June 26, 2020
Black Lives Matter to Obergefell
John A. Garver Professor of Jurisprudence, Yale Law School
Executive Director, Center for Civic Education; Law Lecturer, Columbia University
The authors are the co-authors of the forthcoming Marriage Equality: From Outlaws to In-Laws (Yale Press July/Aug. 2020).
On June 26, 2015, five years ago today, the Supreme Court held in Obergefell v. Hodges that the Fourteenth Amendment requires states to recognize marriage equality for LGBTQ+ persons. The vast literature celebrating Obergefell omits an important element of the narrative: Black Lives were critical to achieving marriage equality in America. In persuasively exposing and protesting police brutality against Black and Indigenous people of color, the Black Lives Matter movement has awakened the nation to structural racism in America. That includes the erasure and minimization of Black influence in other social and legal movements.
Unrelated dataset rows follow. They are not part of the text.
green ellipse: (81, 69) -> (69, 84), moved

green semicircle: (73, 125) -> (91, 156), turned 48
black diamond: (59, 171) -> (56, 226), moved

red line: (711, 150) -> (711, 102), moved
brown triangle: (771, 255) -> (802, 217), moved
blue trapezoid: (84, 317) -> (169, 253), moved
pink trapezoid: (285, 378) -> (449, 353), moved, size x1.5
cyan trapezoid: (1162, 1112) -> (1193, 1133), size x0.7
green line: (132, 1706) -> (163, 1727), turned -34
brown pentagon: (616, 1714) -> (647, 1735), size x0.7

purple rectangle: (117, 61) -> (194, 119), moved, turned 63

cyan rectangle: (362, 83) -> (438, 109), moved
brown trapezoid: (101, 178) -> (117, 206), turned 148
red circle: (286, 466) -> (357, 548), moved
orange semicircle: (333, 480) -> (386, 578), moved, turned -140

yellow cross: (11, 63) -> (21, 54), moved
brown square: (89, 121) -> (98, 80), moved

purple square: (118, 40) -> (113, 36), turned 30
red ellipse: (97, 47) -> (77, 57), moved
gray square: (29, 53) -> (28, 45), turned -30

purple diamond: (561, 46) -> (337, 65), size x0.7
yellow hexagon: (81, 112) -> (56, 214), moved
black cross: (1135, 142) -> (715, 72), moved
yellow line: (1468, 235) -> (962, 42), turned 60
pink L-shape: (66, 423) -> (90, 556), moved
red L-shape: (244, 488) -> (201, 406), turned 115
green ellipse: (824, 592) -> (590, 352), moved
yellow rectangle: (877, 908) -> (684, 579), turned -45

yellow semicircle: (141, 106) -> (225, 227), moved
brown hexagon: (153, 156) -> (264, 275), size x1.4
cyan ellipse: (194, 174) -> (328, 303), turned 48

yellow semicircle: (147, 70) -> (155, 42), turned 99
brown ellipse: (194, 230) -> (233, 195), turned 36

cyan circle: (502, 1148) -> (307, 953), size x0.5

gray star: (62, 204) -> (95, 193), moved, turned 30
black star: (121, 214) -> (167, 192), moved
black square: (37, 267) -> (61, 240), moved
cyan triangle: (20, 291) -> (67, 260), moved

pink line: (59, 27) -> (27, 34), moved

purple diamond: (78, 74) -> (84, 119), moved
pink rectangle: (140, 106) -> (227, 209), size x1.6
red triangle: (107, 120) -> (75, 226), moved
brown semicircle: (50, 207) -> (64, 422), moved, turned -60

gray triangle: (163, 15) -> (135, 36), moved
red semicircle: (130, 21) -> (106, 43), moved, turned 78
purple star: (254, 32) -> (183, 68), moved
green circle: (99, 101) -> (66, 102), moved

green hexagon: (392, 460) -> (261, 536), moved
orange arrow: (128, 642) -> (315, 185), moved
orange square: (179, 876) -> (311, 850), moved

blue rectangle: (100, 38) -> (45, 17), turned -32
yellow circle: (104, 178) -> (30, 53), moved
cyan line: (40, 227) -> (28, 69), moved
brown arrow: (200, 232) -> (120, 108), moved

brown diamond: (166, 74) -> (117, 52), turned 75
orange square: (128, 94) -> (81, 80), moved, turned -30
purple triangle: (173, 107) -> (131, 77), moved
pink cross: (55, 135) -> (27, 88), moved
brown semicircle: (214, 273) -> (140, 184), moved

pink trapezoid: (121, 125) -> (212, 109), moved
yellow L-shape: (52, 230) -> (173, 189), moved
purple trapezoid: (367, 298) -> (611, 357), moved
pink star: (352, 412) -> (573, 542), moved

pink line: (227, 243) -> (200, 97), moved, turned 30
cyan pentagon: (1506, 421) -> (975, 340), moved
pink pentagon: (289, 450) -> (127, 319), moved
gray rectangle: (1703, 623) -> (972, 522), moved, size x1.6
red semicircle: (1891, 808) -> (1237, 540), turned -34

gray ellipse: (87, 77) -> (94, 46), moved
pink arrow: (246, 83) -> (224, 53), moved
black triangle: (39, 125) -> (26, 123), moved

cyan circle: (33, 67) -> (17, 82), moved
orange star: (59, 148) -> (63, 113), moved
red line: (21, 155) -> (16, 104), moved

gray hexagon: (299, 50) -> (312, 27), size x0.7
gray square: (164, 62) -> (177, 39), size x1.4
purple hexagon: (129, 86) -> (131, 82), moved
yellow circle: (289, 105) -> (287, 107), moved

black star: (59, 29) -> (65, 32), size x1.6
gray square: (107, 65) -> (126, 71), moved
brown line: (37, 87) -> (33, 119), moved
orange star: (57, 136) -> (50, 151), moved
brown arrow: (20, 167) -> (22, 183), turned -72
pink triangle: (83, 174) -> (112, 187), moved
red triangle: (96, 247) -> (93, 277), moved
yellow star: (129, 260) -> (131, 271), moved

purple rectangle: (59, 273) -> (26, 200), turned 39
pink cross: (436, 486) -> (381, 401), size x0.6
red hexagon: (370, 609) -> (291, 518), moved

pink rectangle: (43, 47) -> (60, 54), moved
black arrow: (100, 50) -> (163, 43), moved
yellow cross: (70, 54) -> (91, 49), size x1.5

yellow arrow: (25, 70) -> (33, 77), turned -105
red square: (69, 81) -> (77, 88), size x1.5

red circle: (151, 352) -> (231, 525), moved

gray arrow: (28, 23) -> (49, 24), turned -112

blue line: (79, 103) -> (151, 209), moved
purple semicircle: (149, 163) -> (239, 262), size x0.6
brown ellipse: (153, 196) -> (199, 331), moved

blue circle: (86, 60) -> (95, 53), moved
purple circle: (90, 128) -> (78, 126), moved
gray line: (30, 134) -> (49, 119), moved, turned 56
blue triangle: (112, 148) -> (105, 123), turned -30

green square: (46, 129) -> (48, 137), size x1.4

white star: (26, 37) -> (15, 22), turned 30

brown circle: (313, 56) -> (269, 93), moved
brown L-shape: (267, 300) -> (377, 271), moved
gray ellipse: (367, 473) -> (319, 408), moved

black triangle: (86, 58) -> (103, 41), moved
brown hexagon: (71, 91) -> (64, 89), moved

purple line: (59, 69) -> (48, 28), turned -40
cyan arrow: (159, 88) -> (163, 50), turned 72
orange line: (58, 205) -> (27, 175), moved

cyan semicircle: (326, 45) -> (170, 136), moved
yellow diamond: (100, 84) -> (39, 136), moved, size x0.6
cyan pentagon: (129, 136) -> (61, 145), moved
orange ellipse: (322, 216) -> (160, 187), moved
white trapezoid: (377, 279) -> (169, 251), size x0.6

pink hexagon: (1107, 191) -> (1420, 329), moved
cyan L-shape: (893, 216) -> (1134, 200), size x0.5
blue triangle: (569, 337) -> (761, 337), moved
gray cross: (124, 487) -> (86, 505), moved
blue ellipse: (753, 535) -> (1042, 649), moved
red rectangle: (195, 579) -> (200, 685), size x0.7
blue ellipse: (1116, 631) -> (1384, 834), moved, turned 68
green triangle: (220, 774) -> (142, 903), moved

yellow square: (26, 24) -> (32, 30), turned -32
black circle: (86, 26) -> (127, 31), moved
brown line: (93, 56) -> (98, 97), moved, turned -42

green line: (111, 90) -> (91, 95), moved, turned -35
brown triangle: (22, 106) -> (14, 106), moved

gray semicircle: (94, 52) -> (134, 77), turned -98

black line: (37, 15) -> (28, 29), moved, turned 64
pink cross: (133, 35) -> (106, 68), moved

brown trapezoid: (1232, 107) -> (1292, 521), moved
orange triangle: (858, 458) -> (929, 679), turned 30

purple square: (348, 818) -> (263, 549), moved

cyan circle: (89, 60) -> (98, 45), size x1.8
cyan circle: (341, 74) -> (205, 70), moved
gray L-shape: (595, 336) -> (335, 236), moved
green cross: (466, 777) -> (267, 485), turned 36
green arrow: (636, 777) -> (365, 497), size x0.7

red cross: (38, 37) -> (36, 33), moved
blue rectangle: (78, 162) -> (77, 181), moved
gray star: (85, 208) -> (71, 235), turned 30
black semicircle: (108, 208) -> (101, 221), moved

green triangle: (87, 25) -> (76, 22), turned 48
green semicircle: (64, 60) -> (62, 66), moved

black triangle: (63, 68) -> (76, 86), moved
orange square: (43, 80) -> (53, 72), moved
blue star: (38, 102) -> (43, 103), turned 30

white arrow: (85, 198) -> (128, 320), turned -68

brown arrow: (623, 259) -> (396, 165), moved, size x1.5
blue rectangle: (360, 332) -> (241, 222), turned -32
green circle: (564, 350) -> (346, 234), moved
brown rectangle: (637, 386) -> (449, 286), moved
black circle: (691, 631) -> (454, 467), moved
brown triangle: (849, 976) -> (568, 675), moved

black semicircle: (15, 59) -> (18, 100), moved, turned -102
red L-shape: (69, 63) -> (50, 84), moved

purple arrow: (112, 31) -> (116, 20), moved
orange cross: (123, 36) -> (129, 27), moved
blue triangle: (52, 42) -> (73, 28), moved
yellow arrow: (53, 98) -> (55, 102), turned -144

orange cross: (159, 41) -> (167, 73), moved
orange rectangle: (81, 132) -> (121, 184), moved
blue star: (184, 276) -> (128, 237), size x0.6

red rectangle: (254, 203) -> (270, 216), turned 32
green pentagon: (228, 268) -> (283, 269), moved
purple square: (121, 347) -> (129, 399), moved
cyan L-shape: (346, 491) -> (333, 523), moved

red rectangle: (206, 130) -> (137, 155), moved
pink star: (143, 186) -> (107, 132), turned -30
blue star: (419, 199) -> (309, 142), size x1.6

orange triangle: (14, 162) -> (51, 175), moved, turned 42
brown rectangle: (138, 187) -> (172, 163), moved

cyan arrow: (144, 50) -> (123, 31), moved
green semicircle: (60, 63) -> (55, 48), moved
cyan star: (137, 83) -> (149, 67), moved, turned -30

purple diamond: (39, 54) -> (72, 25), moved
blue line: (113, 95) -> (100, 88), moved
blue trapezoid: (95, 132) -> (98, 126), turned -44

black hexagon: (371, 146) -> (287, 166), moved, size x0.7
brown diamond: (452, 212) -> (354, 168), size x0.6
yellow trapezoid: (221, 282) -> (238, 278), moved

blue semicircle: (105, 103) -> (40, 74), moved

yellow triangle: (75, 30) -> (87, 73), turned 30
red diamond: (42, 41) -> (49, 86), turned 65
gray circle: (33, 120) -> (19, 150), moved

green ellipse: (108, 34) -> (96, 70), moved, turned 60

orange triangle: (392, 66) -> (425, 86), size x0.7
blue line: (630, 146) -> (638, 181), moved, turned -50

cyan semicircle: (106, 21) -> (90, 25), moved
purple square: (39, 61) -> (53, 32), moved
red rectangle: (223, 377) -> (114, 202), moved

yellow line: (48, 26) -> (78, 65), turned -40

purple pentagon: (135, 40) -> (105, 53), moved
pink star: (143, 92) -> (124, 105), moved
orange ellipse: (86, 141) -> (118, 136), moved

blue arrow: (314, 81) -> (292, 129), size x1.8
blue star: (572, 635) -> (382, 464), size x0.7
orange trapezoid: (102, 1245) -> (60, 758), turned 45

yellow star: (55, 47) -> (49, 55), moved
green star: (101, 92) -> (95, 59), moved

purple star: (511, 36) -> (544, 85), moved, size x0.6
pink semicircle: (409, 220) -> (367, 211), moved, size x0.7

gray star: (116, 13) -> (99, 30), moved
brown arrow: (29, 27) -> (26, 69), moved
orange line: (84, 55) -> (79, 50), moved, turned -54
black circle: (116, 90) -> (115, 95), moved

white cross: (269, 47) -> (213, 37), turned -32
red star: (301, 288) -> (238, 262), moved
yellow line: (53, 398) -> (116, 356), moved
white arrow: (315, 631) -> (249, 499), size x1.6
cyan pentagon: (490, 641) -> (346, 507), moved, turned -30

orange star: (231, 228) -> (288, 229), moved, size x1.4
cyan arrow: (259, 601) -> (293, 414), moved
African Americans were plaintiffs in Obergefell—indeed, the first federal challenge to a same-sex marriage exclusion was brought 44 years earlier by two Black women, Donna Burkett and Manonia Evans. In subsequent marriage equality litigation, Black Judges Mattered. Among those key judicial voices were Massachusetts Supreme Court Justice Roderick Ireland and federal Judges Jerome Holmes (Tenth Circuit), Roger Gregory (Fourth Circuit), and Arenda Wright Allen (Eastern District of Virginia).
Black Leaders Mattered. Alphonso David, then a senior advisor to the governor, was the critical figure in the 2011 victory of marriage equality in New York. Gary Daffin was co-chair of the Gay and Lesbian Political Caucus that saved marriage equality from political override in Massachusetts. President Barack Obama, working closely with Advisor Valerie Jarrett and Attorney General Eric Holder, sunk the Defense of Marriage Act, which had been the butt of vigorous attack from Representative John Lewis in 1996.
NAACP leaders such as Julian Bond, Roslyn Brock, and Benjamin Jealous supported freedom for LGBTQ+ persons to marry. Indeed, marriage equality activists were inspired by the NAACP’s triumph in Loving v. Virginia, invalidating state bars to different-race marriages. Civil rights leaders and Inc. Fund attorneys pioneered the law reform model that LGBTQ+ activists followed.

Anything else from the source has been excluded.